Data security is a top concern for business and cybersecurity leaders. Specific concerns include data leakage, excessive data access, and improper internal sharing. Traditional practices such as applying data permissions and lifecycle management can improve security.

Management of hallucinations and excessive dependence

Generative AI hallucinations can lead to inaccurate data and erroneous decisions. We explore methods that help ensure the accuracy of AI results and minimize the risks of overconfidence, including anchoring data from trusted sources and using an AI team.

Protection against threats

Criminals use artificial intelligence for cyberattacks, which makes security measures extremely important. We look at defenses against malicious model instructions, AI jailbreaks, and AI-driven attacks, with a particular focus on authentication measures and insider risk programs.

Grow your business with AI you can trust

Eliminating prejudices

Reducing bias is critical to ensuring the fair use of AI. We discuss methods for identifying and mitigating biases from training data and generative systems, emphasizing the role of ethics committees and diversity practices.

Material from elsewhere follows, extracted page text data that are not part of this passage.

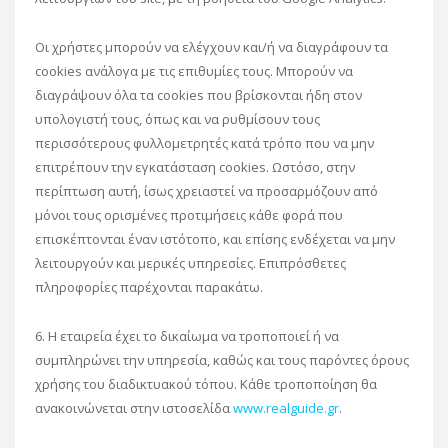
Οι χρήστες μπορούν να ελέγχουν και/ή να διαγράφουν τα
cookies ανάλογα με τις επιθυμίες τους. Μπορούν να
διαγράψουν όλα τα cookies που βρίσκονται ήδη στον
υπολογιστή τους, όπως και να ρυθμίσουν τους
περισσότερους φυλλομετρητές κατά τρόπο που να μην
επιτρέπουν την εγκατάσταση cookies. Ωστόσο, στην
περίπτωση αυτή, ίσως χρειαστεί να προσαρμόζουν από
μόνοι τους ορισμένες προτιμήσεις κάθε φορά που
επισκέπτονται έναν ιστότοπο, και επίσης ενδέχεται να μην
λειτουργούν και μερικές υπηρεσίες. Επιπρόσθετες
πληροφορίες παρέχονται παρακάτω.
6. Η εταιρεία έχει το δικαίωμα να τροποποιεί ή να
συμπληρώνει την υπηρεσία, καθώς και τους παρόντες όρους
χρήσης του διαδικτυακού τόπου. Κάθε τροποποίηση θα
ανακοινώνεται στην ιστοσελίδα
www.realguide.gr
.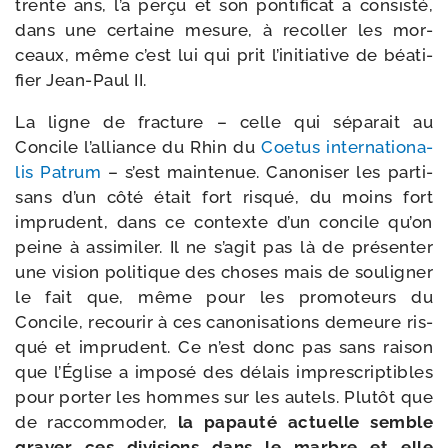
trente ans, l’a per­çu et son pon­ti­fi­cat a consis­té,
dans une cer­taine mesure, à recol­ler les mor­
ceaux, même c’est lui qui prit l’i­ni­tia­tive de béa­ti­
fier Jean-​Paul II.
La ligne de frac­ture – celle qui sépa­rait au
Concile l’al­liance du Rhin du
Coetus inter­na­tio­na­
lis Patrum
– s’est main­te­nue. Canoniser les par­ti­
sans d’un côté était fort ris­qué, du moins fort
impru­dent, dans ce contexte d’un concile qu’on
peine à assi­mi­ler. Il ne s’a­git pas là de pré­sen­ter
une vision poli­tique des choses mais de sou­li­gner
le fait que, même pour les pro­mo­teurs du
Concile, recou­rir à ces cano­ni­sa­tions demeure ris­
qué et impru­dent. Ce n’est donc pas sans rai­son
que l’Église a impo­sé des délais impres­crip­tibles
pour por­ter les hommes sur les autels. Plutôt que
de rac­com­mo­der,
la papau­té actuelle semble
gra­ver ces divi­sions dans le marbre et elle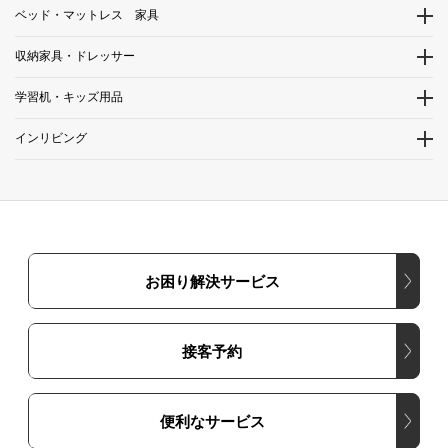
ベッド・マットレス 家具
収納家具・ドレッサー
学習机・キッズ用品
インリビング
お困り解決サービス
接客予約
便利なサービス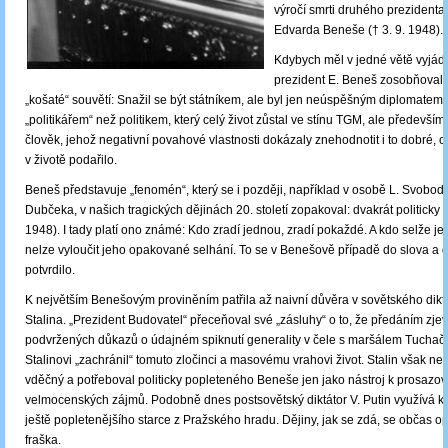
výročí smrti druhého prezidenta
Edvarda Beneše († 3. 9. 1948).
Kdybych měl v jedné větě vyjádř
prezident E. Beneš zosobňoval, 
„košaté“ souvětí: Snažil se být státníkem, ale byl jen neúspěšným diplomatem 
„politikářem“ než politikem, který celý život zůstal ve stínu TGM, ale především
člověk, jehož negativní povahové vlastnosti dokázaly znehodnotit i to dobré, 
v životě podařilo.
Beneš představuje „fenomén“, který se i později, například v osobě L. Svobod
Dubčeka, v našich tragických dějinách 20. století zopakoval: dvakrát politicky 
1948). I tady platí ono známé: Kdo zradí jednou, zradí pokaždé. A kdo selže je
nelze vyloučit jeho opakované selhání. To se v Benešově případě do slova a
potvrdilo.
K největším Benešovým proviněním patřila až naivní důvěra v sovětského diktá
Stalina. „Prezident Budovatel“ přeceňoval své „zásluhy“ o to, že předáním zje
podvržených důkazů o údajném spiknutí generality v čele s maršálem Tuchač
Stalinovi „zachránil“ tomuto zločinci a masovému vrahovi život. Stalin však ne
vděčný a potřeboval politicky popleteného Beneše jen jako nástroj k prosazov
velmocenských zájmů. Podobně dnes postsovětský diktátor V. Putin využívá k 
ještě popletenějšího starce z Pražského hradu. Dějiny, jak se zdá, se občas op
fraška.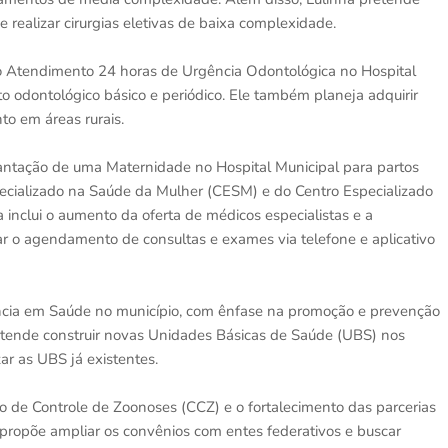
 realizar cirurgias eletivas de baixa complexidade.
do Atendimento 24 horas de Urgência Odontológica no Hospital
o odontológico básico e periódico. Ele também planeja adquirir
o em áreas rurais.
antação de uma Maternidade no Hospital Municipal para partos
ecializado na Saúde da Mulher (CESM) e do Centro Especializado
inclui o aumento da oferta de médicos especialistas e a
r o agendamento de consultas e exames via telefone e aplicativo
ância em Saúde no município, com ênfase na promoção e prevenção
retende construir novas Unidades Básicas de Saúde (UBS) nos
ar as UBS já existentes.
o de Controle de Zoonoses (CCZ) e o fortalecimento das parcerias
 propõe ampliar os convênios com entes federativos e buscar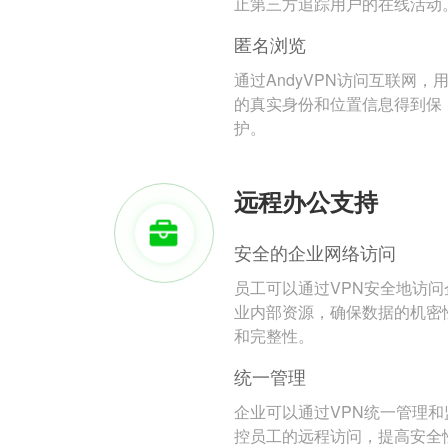
止第三方追踪用户的在线活动
匿名浏览
通过AndyVPN访问互联网，
的真实身份和位置信息得到保
护。
远程办公支持
安全的企业网络访问
员工可以通过VPN安全地访问
业内部资源，确保数据的机密
和完整性。
统一管理
企业可以通过VPN统一管理和
控员工的远程访问，提高安全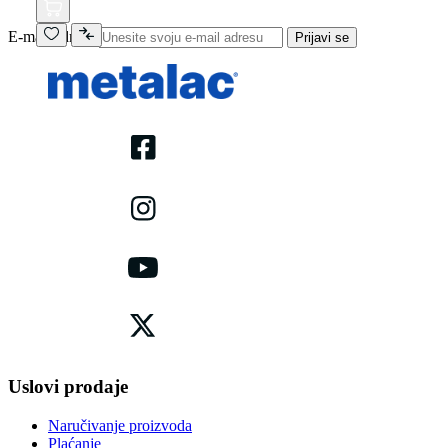
E-mail adresa
Prijavi se
Uslovi prodaje
Naručivanje proizvoda
Plaćanje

Microsoft’s way to redefine legal support with AI


All on AI

It is difficult to navigate the rules of artificial intelligence due to unclear instructions and global differences. We offer best practices for aligning AI initiatives with legal and ethical standards, including establishing ethics committees and using frameworks such as the NIST AI Risk Management Framework.

Learn specific actions for the future

Since your organization uses generative artificial intelligence, its implementation is critical principles of responsible AI—including fairness, reliability, security, privacy, inclusiveness, transparency and accountability. In this paper, we propose an effective approach that uses the “map, measure and manage” framework as a guide; and explore the importance of experimentation, efficiency, and continuous improvement in AI deployment.

I’m excited to kick off this series on AI compliance, governance and security with a strategy paper on minimizing risk and enabling your organization to take advantage of generative AI. We hope this series will serve as a guide to unlocking the full potential of generative AI while ensuring security, compliance, and ethical use, and trust that these guidelines will give your organization the knowledge and tools it needs to thrive in this new era for business.

Additional resources

Get more information from Bret Arsenault about his new security challenges Microsoft Security Blogs covering topics such as next-generation embedded security, internal risk management, hybrid workload management, and more.


1, 2 ISMG’s First Annual Generative Artificial Intelligence Study – Business Rewards vs. Security Risks: Research ReportISMG.